Instytut Meteorologii i Gospodarki Wodnej prognozuje w województwach dolnośląskim, opolskim, śląskim i małopolskim od czwartku do niedzieli sumę opadów sięgającą 150 litrów na metr kwadratowy, co może spowodować gwałtowne powodzie. W tych województwach obowiązuje ostrzeżenie przed intensywnymi opadami najwyższego - trzeciego stopnia. Największe opady deszczu prognozowane są w Kotlinie Kłodzkiej.

Jak poinformowała w czwartek wieczorem Kancelaria Prezesa Rady Ministrów, w piątek rano w Urzędzie Wojewódzkim we Wrocławiu zaplanowana jest odprawa służb z udziałem premiera Donalda Tuska; po odprawie ok. godz. 9 planowana jest konferencja prasowa.
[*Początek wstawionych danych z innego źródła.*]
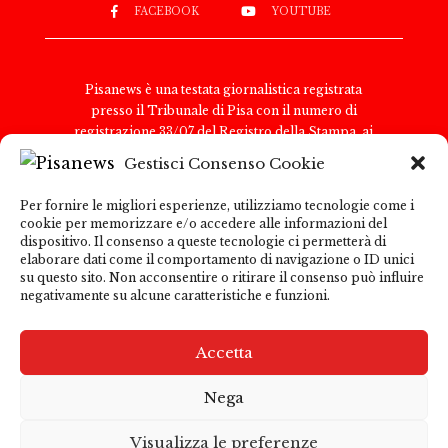
FACEBOOK
YOUTUBE
Pisanews è una testata giornalistica registrata
presso il Tribunale di Pisa con il numero di
registrazione 33/07 del Registro della Stampa, ai
sensi della legge 8 febbraio 1948, n. 47. Il direttore
Gestisci Consenso Cookie
responsabile è Antonio Tognoli.
Pisanews è di proprietà di TGital International Srl,
Per fornire le migliori esperienze, utilizziamo tecnologie come i
con sede legale in Via del Nazareno 6, 00187 Roma.
cookie per memorizzare e/o accedere alle informazioni del
Partita IVA e Codice Fiscale: 15271091009
dispositivo. Il consenso a queste tecnologie ci permetterà di
Per comunicazioni con la redazione:
elaborare dati come il comportamento di navigazione o ID unici
su questo sito. Non acconsentire o ritirare il consenso può influire
redazione@pisanews.net Per comunicazioni
negativamente su alcune caratteristiche e funzioni.
pubblicitarie: marketing@tgitalinternational.it
Pisanews garantisce la correttezza e la trasparenza
delle informazioni pubblicate; tuttavia, declina ogni
Accetta
responsabilità per i contenuti di siti esterni
raggiungibili tramite link presenti nel sito. L’utente
Nega
è invitato a consultare le informative sulla
Privacy Policy
e i termini di utilizzo dei siti esterni
Visualizza le preferenze
collegati.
🔹 Jutro, 13 września, premier Donald Tusk będzie przebywał z wizytą w woj. dolnośląskim.https://t.co/vrI2X9wxb3

— Centrum Informacyjne Rządu (@KPRM_CIR) September 12, 2024

W Ministerstwie Spraw Wewnętrznych i Administracji odbyła się w czwartek odprawa z udziałem przedstawiciela Rządowego Centrum Bezpieczeństwa. Szef resortu Tomasz Siemoniak zaapelował do wojewodów o dyspozycyjność i zwrócił uwagę, iż najważniejszy jest przepływ informacji między wojewodami, PSP i kierownictwem resortu. "Działania powinny być zawsze adekwatne do zagrożenia. Proszę o to, żeby te wszystkie kanały komunikacji działały niezawodnie przez 7 dni w tygodniu i 24 godziny na dobę" – podsumował.

Zagrożenie powodziowe

W przestrzeni publicznej zagrożenie na Dolnym Śląsku porównuje się do powodzi z 1997 r., nazywanej "powodzią tysiąclecia". Wojewoda dolnośląski Maciej Awiżeń pytany przez PAP o zasadność takich porównań powiedział, iż wielkość opadów deszczu, która według prognoz w najbliższych trzech dniach spadnie na Dolnym Śląsku, jest porównywalna do poprzedzającej powódź z 1997 r.

"Ale wówczas ten opad był w dużo krótszym okresie czasu, to była wówczas jedna doba – spadło 200-300 litrów na metr kwadratowy. W tej chwili mamy to rozłożone na trzy, cztery dni, a więc wydaje się, iż zagrożenie jest dużo mniejsze" – powiedział wojewoda.